Irish physician and traveller

Arthur Leared (1822 – 16 October 1879) was an Irish physician, scientist and traveller of the world. Practising in Dublin, he is best known for inventing the binaural stethoscope in 1851.

==Early life==
Leared was born in Wexford, Ireland in 1822 and was educated at Trinity College, Dublin, where he graduated with a B.A. in 1845, am M.B. in 1847, and M.D. in 1860.

==Career==
He practised medicine in County Wexford until 1851, when he left for India, but poor health made the stay short. From 1852 he established himself as physician in London, and in 1854 was admitted a member of the Royal College of Physicians. In 1860 he was admitted M.D. ad eundem at Oxford on 7 February 1861 and in 1871 he became a Fellow of the Royal College of Physicians. During the Crimean War he acted as physician to the British Civil Hospital at Smyrna, and subsequently visited Palestine. On his return to London he was connected with the Great Northern Hospital, the Royal Infirmary for Diseases of the Chest, the Metropolitan Dispensary, and St. Mark's Hospital for Fistula. He also lectured on the practice of medicine at the Grosvenor Place School of Medicine.

In 1862, Leared paid the first of four visits to Iceland, the last being in 1874. He published a book in Icelandic on the "'Fatal Cystic Disease of Iceland". In the autumn of 1870, he visited America. In 1872, he journeyed to Morocco, and he revisited that country on two other occasions; in 1877, as physician to the Portuguese embassy, and in the summer of 1879. Armed with a free pass from the sultan he was enabled to visit the cities of Morocco, Fez, and Mequinez. He likewise explored unfrequented parts of the country, and among other minor discoveries succeeded in identifying the site of the Roman station of Volubilis, an account of which he communicated to The Academy of 29 June 1878.

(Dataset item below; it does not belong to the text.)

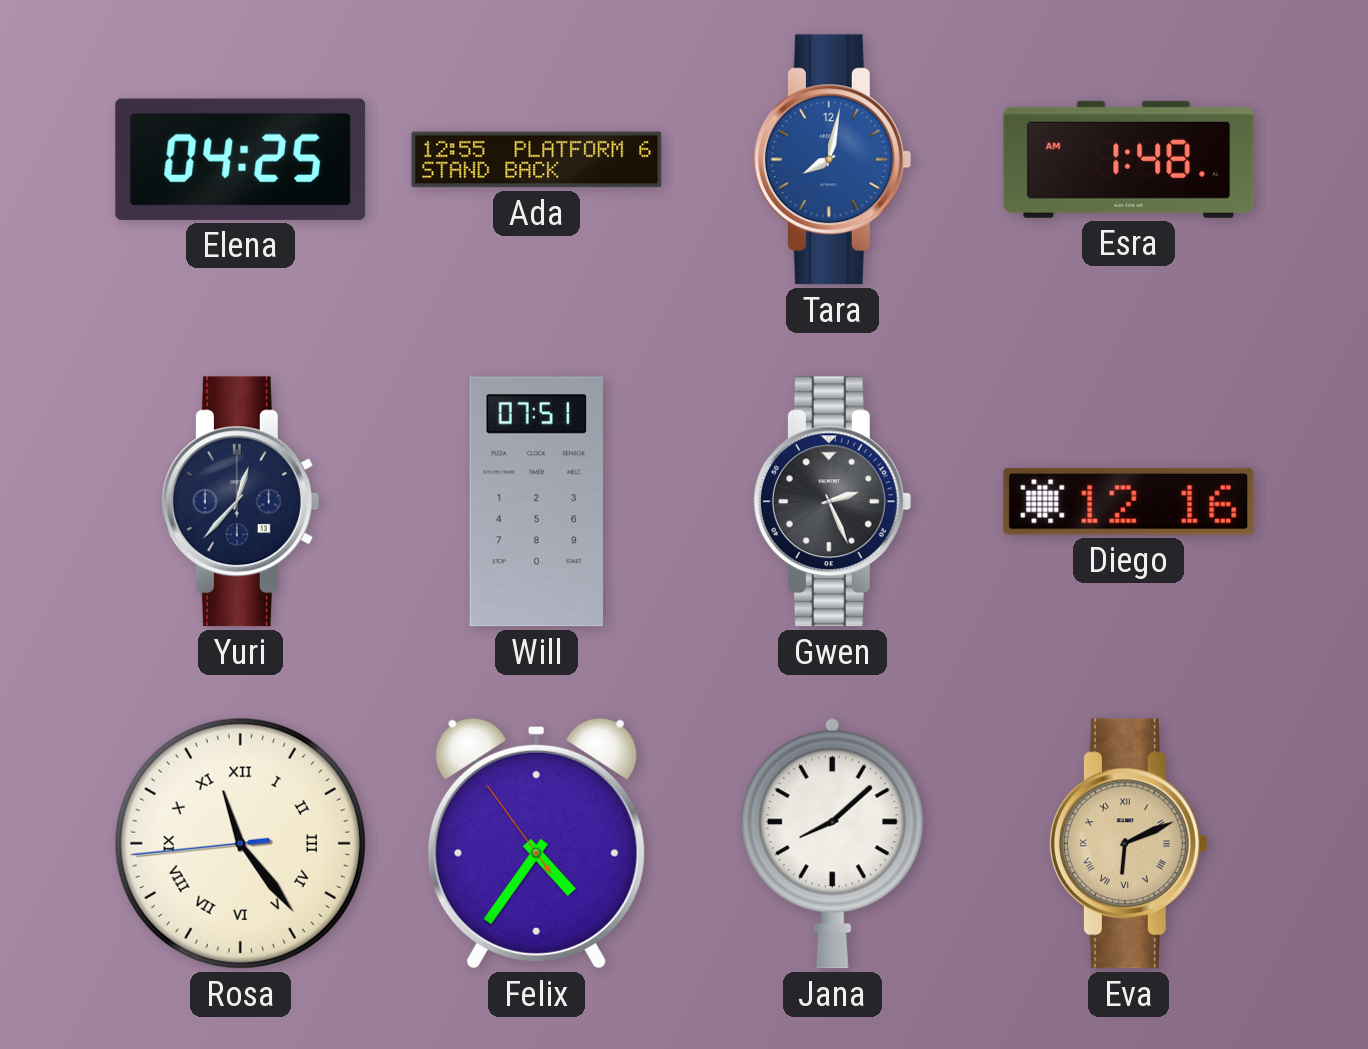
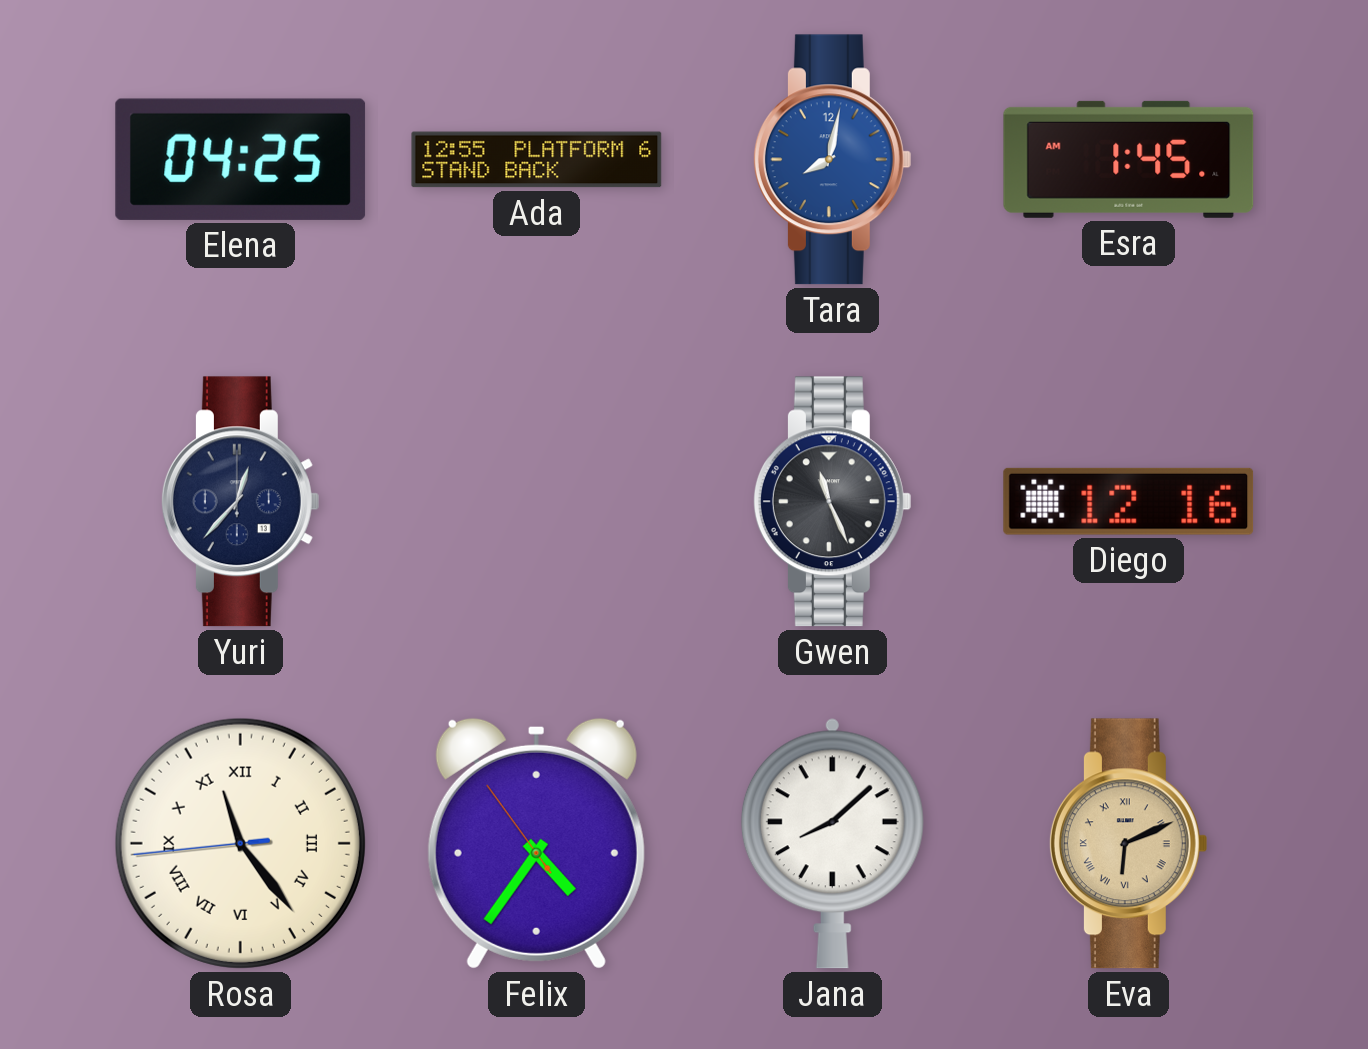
Esra: 1:48 -> 1:45
Will: 07:51 -> none
Gwen: 2:26 -> 11:26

On a breezy upland, north of Tangier, Leared secured a piece of land for an intended sanatorium for consumptive patients, as he believed the climate to be suitable.

He belonged to learned societies and contributed to professional journals, mostly on subjects connected with the sounds of the heart and the disorders of digestion. He laid claim to the invention of the double (binaural) stethoscope.

==Binaural stethoscope==
In 1851, Leared invented the binaural stethoscope, a stethoscope that fits into both ears. His stethoscope was made of gutta-percha and was displayed at the Great Exhibition.

==Works==
Leared wrote travel and medical books. His major writings are:

- 'The Causes and Treatment of Imperfect Digestion,' London, 1860; 7th edit. 1882, with portrait.
- 'On the Sounds caused by the Circulation of the Blood,' London, 1861, his thesis for the M.D. degree at Dublin.
- 'Morocco and the Moors.' London, 1876; 2nd edit, revised by Sir Richard F. Burton, 1891.
- 'A Visit to the Court of Morocco.' London, 1879.

He also edited Amariah Brigham's 'Mental Exertion in relation to Health', 1864 and 1866.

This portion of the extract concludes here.